Esta fase caracteriza-se por uma incapacidade de realização, trazendo de volta o abatimento.

O poeta vive rodeado pelo sono e pelo cansaço, revelando desilusão, revolta, inadaptação,

devido à incapacidade das realizações. Após um período áureo de exaltação heroica da

máquina, Álvaro de Campos é possuído pelo desânimo e frustração. Parece apresentar pontos

comuns com a 1.ª fase - a decadentista -, contudo, há que sublinhar que a intimista traduz a

reflexão interior e angustiada de quem apenas sente o vazio depois da caminhada heroica.

este Campos decaído, cosmopolita, melancólico, devaneador, irmão do Pessoa ortónimo no

ceticismo, na dor de pensar e nas saudades da infância ou de qualquer coisa irreal, é o único

heterónimo que comparticipa da vida extraliterária de Fernando Pessoa, afirmando o próprio

"eu e o meu companheiro de psiquismo Álvaro de Campos".

Em Lisbon revisited  (1923), o poeta debate-se com a inexorabilidade da morte, desejando até

morrer ("Não me venham com conclusões! / A única conclusão é morrer.").

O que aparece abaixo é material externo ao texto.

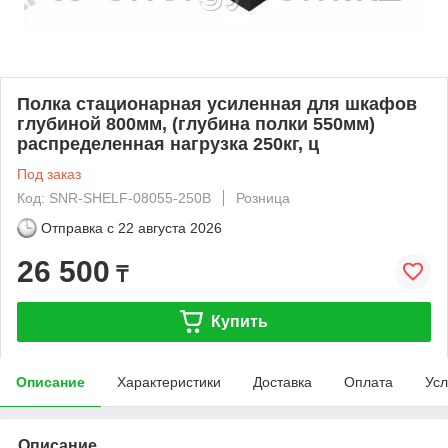
Полка стационарная усиленная для шкафов
глубиной 800мм, (глубина полки 550мм)
распределенная нагрузка 250кг, ц
Под заказ
Код: SNR-SHELF-08055-250B
Розница
Отправка с
22 августа 2026
26 500
₸
Купить
Описание
Характеристики
Доставка
Оплата
Усл
Описание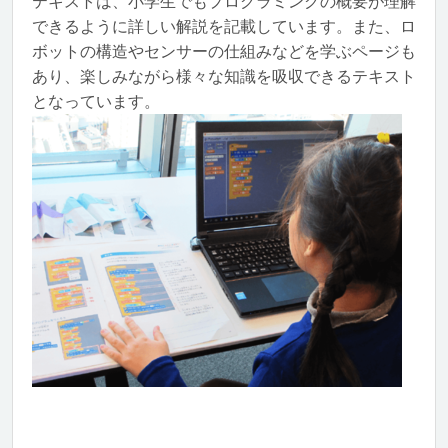
テキストは、小学生でもプログラミングの概要が理解
できるように詳しい解説を記載しています。また、ロ
ボットの構造やセンサーの仕組みなどを学ぶページも
あり、楽しみながら様々な知識を吸収できるテキスト
となっています。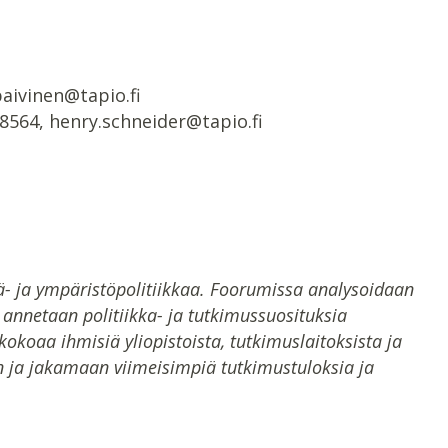
paivinen@tapio.fi
 8564, henry.schneider@tapio.fi
- ja ympäristöpolitiikkaa. Foorumissa analysoidaan
ä annetaan politiikka- ja tutkimussuosituksia
koaa ihmisiä yliopistoista, tutkimuslaitoksista ja
 ja jakamaan viimeisimpiä tutkimustuloksia ja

Todo o poema

é disfórico, daí a acumulação de construções negativas. Recusa a estética, a moral, a

metafísica, as ciências, as artes, a civilização moderna, apelando ao direito à solidão,

apontando a infância como símbolo da felicidade perdida ("Ó céu azul - o mesmo da

minha infância - / Eterna verdade vazia e perfeita!").

Nesta fase, Campos sente-se vazio, um marginal, um incompreendido ("O que há em mim

é sobretudo cansaço -"; "Três tipos de idealistas, e eu nenhum deles: / Porque eu amo

infinitamente o finito, / Porque eu desejo impossivelmente o possível"). A construção

antitética destes versos é, sem dúvida, o espelho do interior fragmentado do poeta.